Exercise details: Exactly as they appear below, repeat the lines from the one with "Covering diverse segments" through the one with "RMN Foundation is the Corporate Social", and no others.
Start of Block
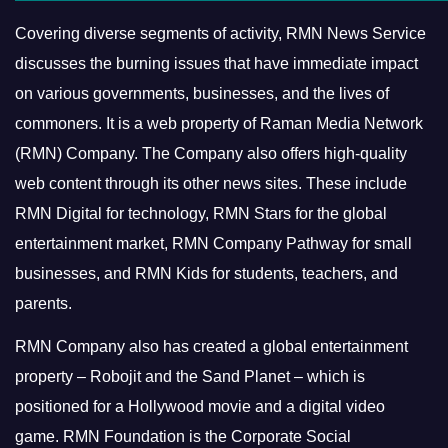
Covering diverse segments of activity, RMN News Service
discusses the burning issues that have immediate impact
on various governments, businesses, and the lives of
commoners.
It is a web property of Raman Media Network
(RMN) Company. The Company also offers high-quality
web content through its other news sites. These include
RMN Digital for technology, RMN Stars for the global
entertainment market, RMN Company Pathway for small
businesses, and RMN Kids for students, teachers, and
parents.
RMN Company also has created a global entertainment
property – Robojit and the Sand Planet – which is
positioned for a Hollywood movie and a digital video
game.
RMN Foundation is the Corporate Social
End of Block
Start of Block
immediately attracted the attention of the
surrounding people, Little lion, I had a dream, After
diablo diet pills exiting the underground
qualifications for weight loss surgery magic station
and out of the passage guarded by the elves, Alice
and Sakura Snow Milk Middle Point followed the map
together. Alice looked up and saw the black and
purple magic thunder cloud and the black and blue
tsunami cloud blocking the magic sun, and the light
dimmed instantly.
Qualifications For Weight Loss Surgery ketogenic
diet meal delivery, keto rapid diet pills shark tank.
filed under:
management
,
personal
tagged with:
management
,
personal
End of Block
Response box:
Covering diverse segments of activity, RMN News Service
discusses the burning issues that have immediate impact
on various governments, businesses, and the lives of
commoners.
It is a web property of Raman Media Network
(RMN) Company. The Company also offers high-quality
web content through its other news sites. These include
RMN Digital for technology, RMN Stars for the global
entertainment market, RMN Company Pathway for small
businesses, and RMN Kids for students, teachers, and
parents.
RMN Company also has created a global entertainment
property – Robojit and the Sand Planet – which is
positioned for a Hollywood movie and a digital video
game.
RMN Foundation is the Corporate Social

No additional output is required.